The air bags have been linked to 11 deaths and some 180 injuries in the U.S. alone. Thursday’s settlement doesn’t cover personal-injury cases that are also part of the sprawling litigation against Takata and auto makers that is consolidated in the Florida court.

Auto makers are in the process of recalling an unprecedented 42 million vehicles with nearly 70 million Takata air bags in the U.S., a crisis that has dented the supplier’s finances and forced it to seek an investment from a rival and weigh a bankruptcy filing.

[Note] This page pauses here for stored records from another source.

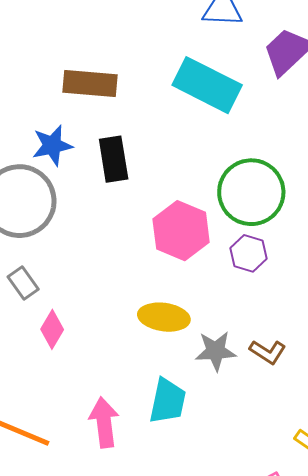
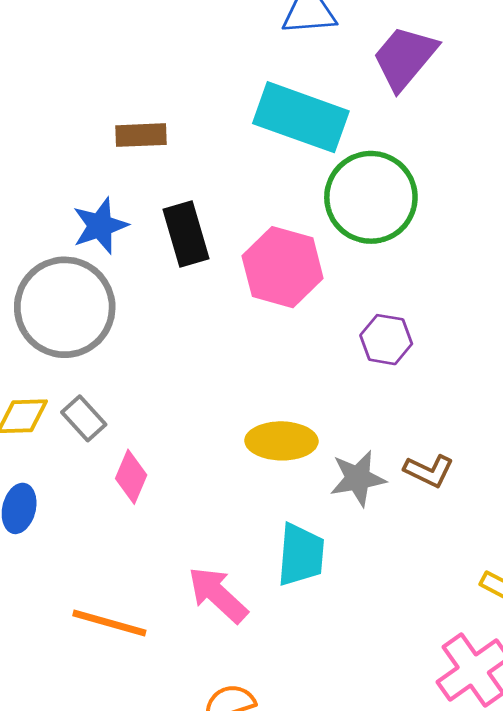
brown rectangle: (90, 84) -> (141, 135), size x0.7
green circle: (251, 192) -> (371, 197), moved
pink hexagon: (181, 231) -> (283, 267), moved
pink arrow: (104, 422) -> (218, 595), turned -33

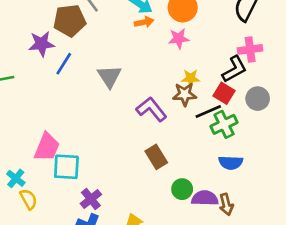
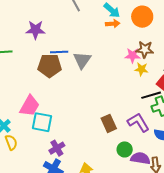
brown pentagon: (70, 21) -> (50, 66), moved
pink star: (179, 38) -> (133, 55), moved
blue line: (64, 64) -> (59, 52), moved, turned 48
brown star: (185, 94) -> (145, 49), moved
purple L-shape: (151, 109) -> (138, 122), moved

Other auto makers including

Honda Motor


Ford Motor


Nissan Motor

aren’t part of the settlement, and still face lawsuits seeking recompense for financial losses, plaintiffs’ lawyers said. Those auto makers had no immediate comment or didn’t immediately respond to requests for comment. A Takata spokesman had no immediate comment.

Takata earlier this year pleaded guilty to criminal wrongdoing for providing misleading testing reports to auto makers on the air bags and agreed to pay $1 billion in penalties. That includes $850 million in restitution the Japanese automotive supplier must pay to auto makers.

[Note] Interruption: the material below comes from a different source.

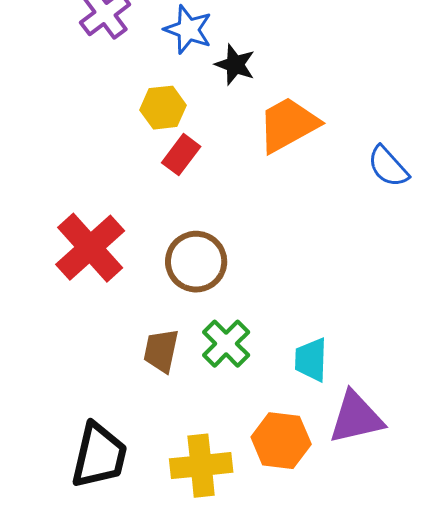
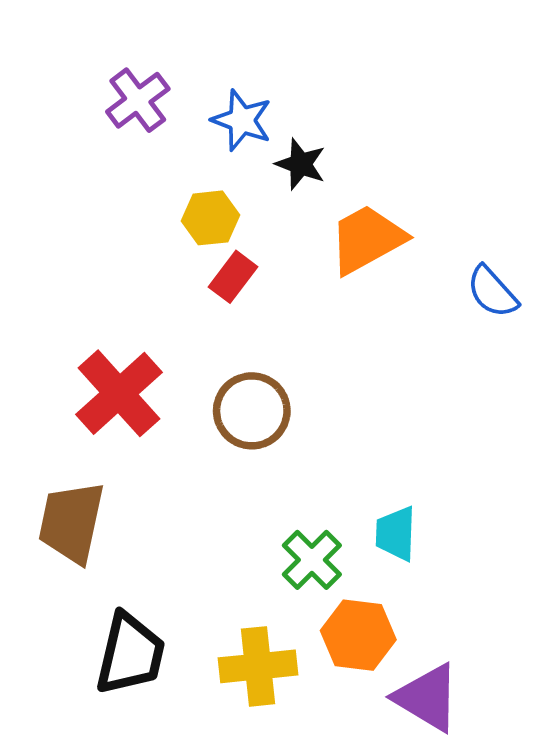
green cross: (226, 344) -> (312, 560), moved
brown trapezoid: (161, 351) -> (71, 522), moved, size x1.5
purple triangle: (356, 418) -> (427, 698), moved, turned 44

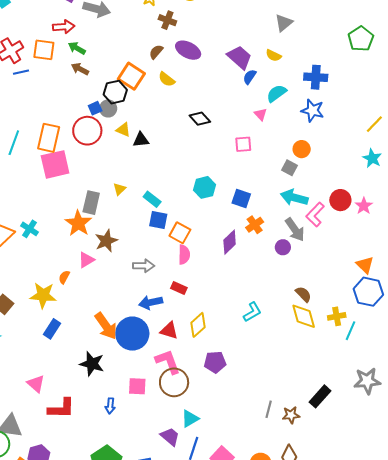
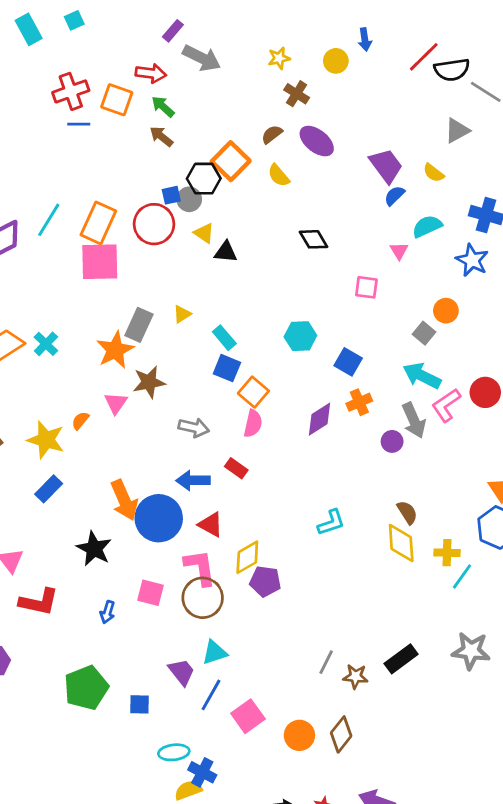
pink triangle: (86, 260) -> (116, 403), turned -36
yellow diamond: (198, 325) -> (247, 557), moved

That could help replenish auto makers’ financial coffers diminished due to legal settlements such as the one unveiled Thursday. Takata and auto makers for years have been defending themselves against allegations lodged in the Florida litigation.

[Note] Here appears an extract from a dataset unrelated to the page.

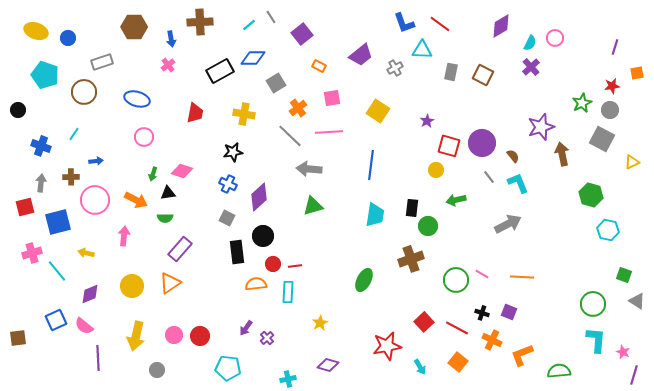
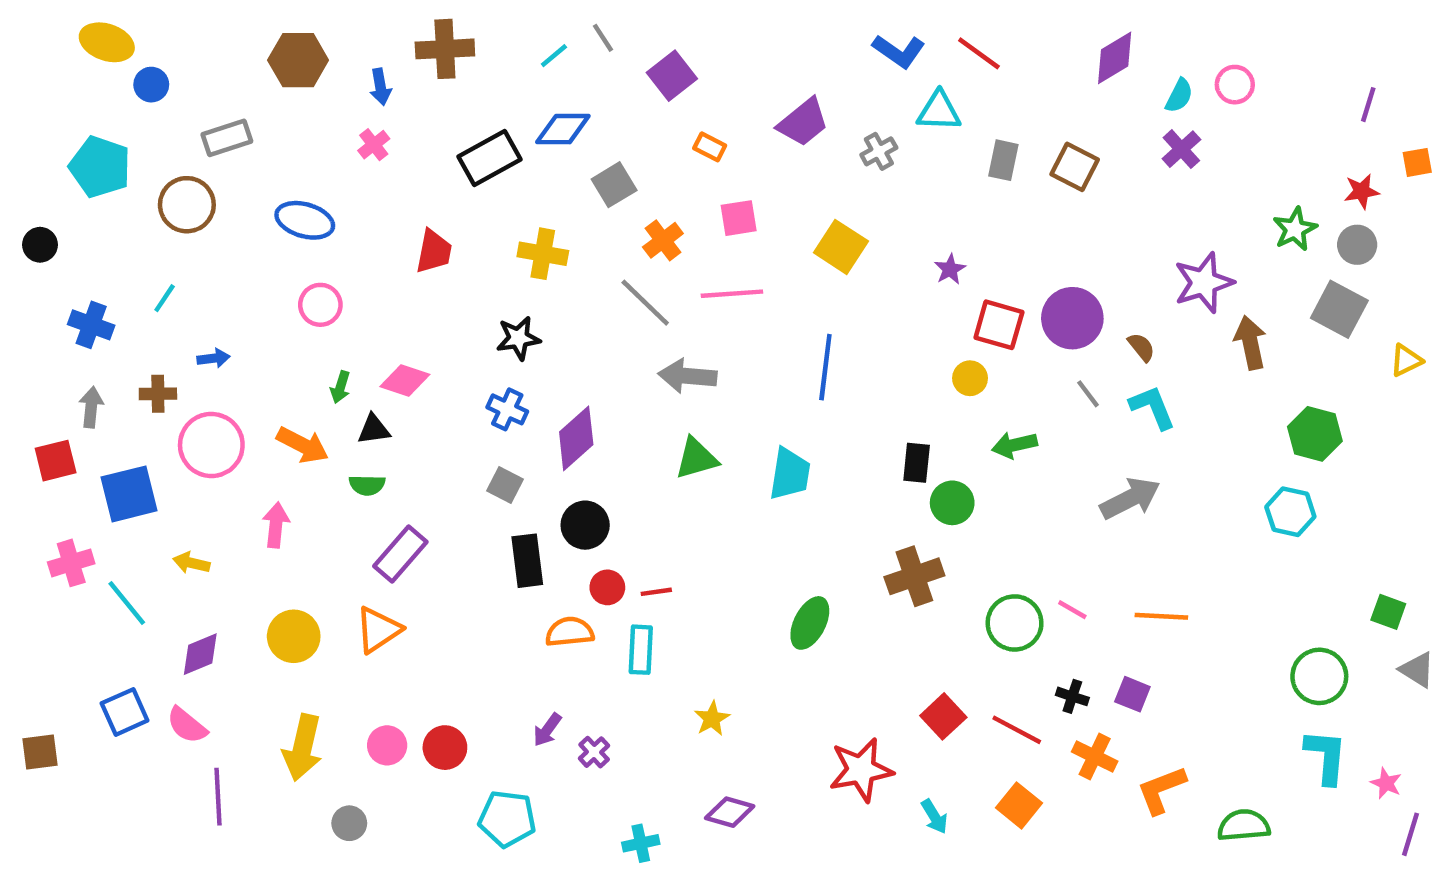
blue L-shape: (404, 23) -> (899, 51), turned -35
yellow ellipse: (36, 31) -> (107, 42), moved
cyan trapezoid: (375, 215) -> (790, 474), moved
cyan hexagon: (608, 230) -> (1290, 512), moved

The latest settlement, which still requires approval from a federal judge, aims to speed up repairs of recalled vehicles. Of the four auto makers, Toyota has the best recall completion rate of only about 32% as of April 28, plaintiffs’ lawyers said. BMW has only repaired roughly 16% of recalled vehicles.

The auto makers that are part of Thursday’s deal have agreed to regularly contact consumers to encourage them to participate in the settlement and get vehicles repaired, through phone calls, mail, social media, online alerts and other methods. Some owners with air bags most at risk of rupturing will be provided rental cars while they await repairs.

Auto makers will also reimburse some expenses such as for transportation, storing or towing charges, child-care bills and lost wages during car repairs. In addition, they will pay residual distributions to consumers of up to $500 depending on how much money remains after meeting outreach and reimbursement obligations.

Plaintiffs’ lawyers earlier this year alleged in court documents that some auto makers for years equipped millions of vehicles with Takata air bags to save money despite knowledge the devices could endanger motorists. Honda at the time said the allegations made false assertions that it and other auto makers behaved irresponsibly despite Takata admitting to deceiving the Japanese auto maker and other car companies.